The Use of Biofeedback in Pelvic Floor Physical Therapy


What is diastasis recti? Do I have it? We hear these questions day in and day out in our practice. Diastasis recti is the stretching of abdominal muscles and the connective tissue along your belly, due to an increase in intra-abdominal pressure. Diastasis recti is measured by the width of space between your abdominals, at the level of your navel, and above and below it. It can occur during pregnancy, labor or delivery. The increase of hormones during pregnancy can make you more susceptible to diastasis recti.

What defines our core? The main muscles in the core are the rectus abdominis, obliques, transverse abdominis, and some back musculature.  This area supports your trunk, your posture and allows us to stand erect. There are “guidelines” out there that state that a separation of two fingers or less in your abdomen is optimal to effectively exercise. This is a myth. The gap between your abdominal muscles is not related to proper exercising, core strength or control. For example, some people demonstrate excellent core control with a three-finger separation of abdominals while some people have a bulging abdominal wall with a two-finger separation. Whether you have a two- or three- finger separation between abdominal muscles, you can still have strong core function. However, a doming or bulging abdominal wall, during core exercise, determines how much your core can handle. When there is doming, the abdominal wall is not strong enough to work against the intra-abdominal pressure inside your trunk. The muscle is not able to support the organs internally and a bulge may appear along the abdominal wall. 

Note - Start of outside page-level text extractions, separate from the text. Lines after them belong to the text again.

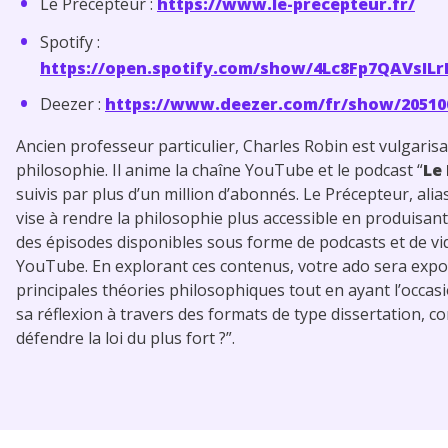
Le Précepteur :
https://www.le-precepteur.fr/
Spotify :
https://open.spotify.com/show/4Lc8Fp7QAVsIL
Deezer :
https://www.deezer.com/fr/show/20510
Ancien professeur particulier, Charles Robin est vulgaris
philosophie. Il anime la chaîne YouTube et le podcast “
Le
suivis par plus d’un million d’abonnés. Le Précepteur, alia
vise à rendre la philosophie plus accessible en produisan
des épisodes disponibles sous forme de podcasts et de vi
YouTube. En explorant ces contenus, votre ado sera exp
principales théories philosophiques tout en ayant l’occas
sa réflexion à travers des formats de type dissertation, c
défendre la loi du plus fort ?”.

Often after delivery, a woman may feel mushiness and deflation in her core. When she starts to rebuild core strength, she should focus on the specific muscles that need to be strengthened. If you have a good sense of where your rectus abdominis, obliques, and transverse abdominis are located, then you can safely and effectively strengthen the proper muscles, eventually adding more challenging movements.  

Physical therapists educate patients on what exercises are safe and what exercises are unsafe for treating diastasis recti. Each person is unique depending on:

  1. Their baseline muscle tone

  2. Their muscle weakness 

  3. How well they manage abdominal pressure and if they have doming during certain movement

Core exercises are good for diastasis, but you want to know which exercises are the most appropriate for you. These are questions to ask yourself and a pelvic floor physical therapist:

  1. Do I know where my pelvic floor is and can I contract it?  

  2. Do I know where my transverse abdominals are and can I contract them? 

  3. Can I contract my pelvic floor simultaneously with my transverse abdominals? 

If the answer to any one of these three questions is NO, then speak with a pelvic floor physical therapist.

  1. When I do core exercises do I lose engage my transverse abdominals and pelvic floor? You should be able to engage these for a certain amount of time.  

  2. Does my abdominal wall bulge during exercises, especially during core exercise?

If the answer to either of these two questions is YES, then speak with a pelvic floor physical therapist.

Thinking through these questions and answers, and speaking with a pelvic floor physical therapist will provide a more effective treatment plan, as compared to following a list of internet-found exercises that are not specific to your needs. Your physical therapist can tailor a specific program for you. The result will be an effective and enjoyable exercise program.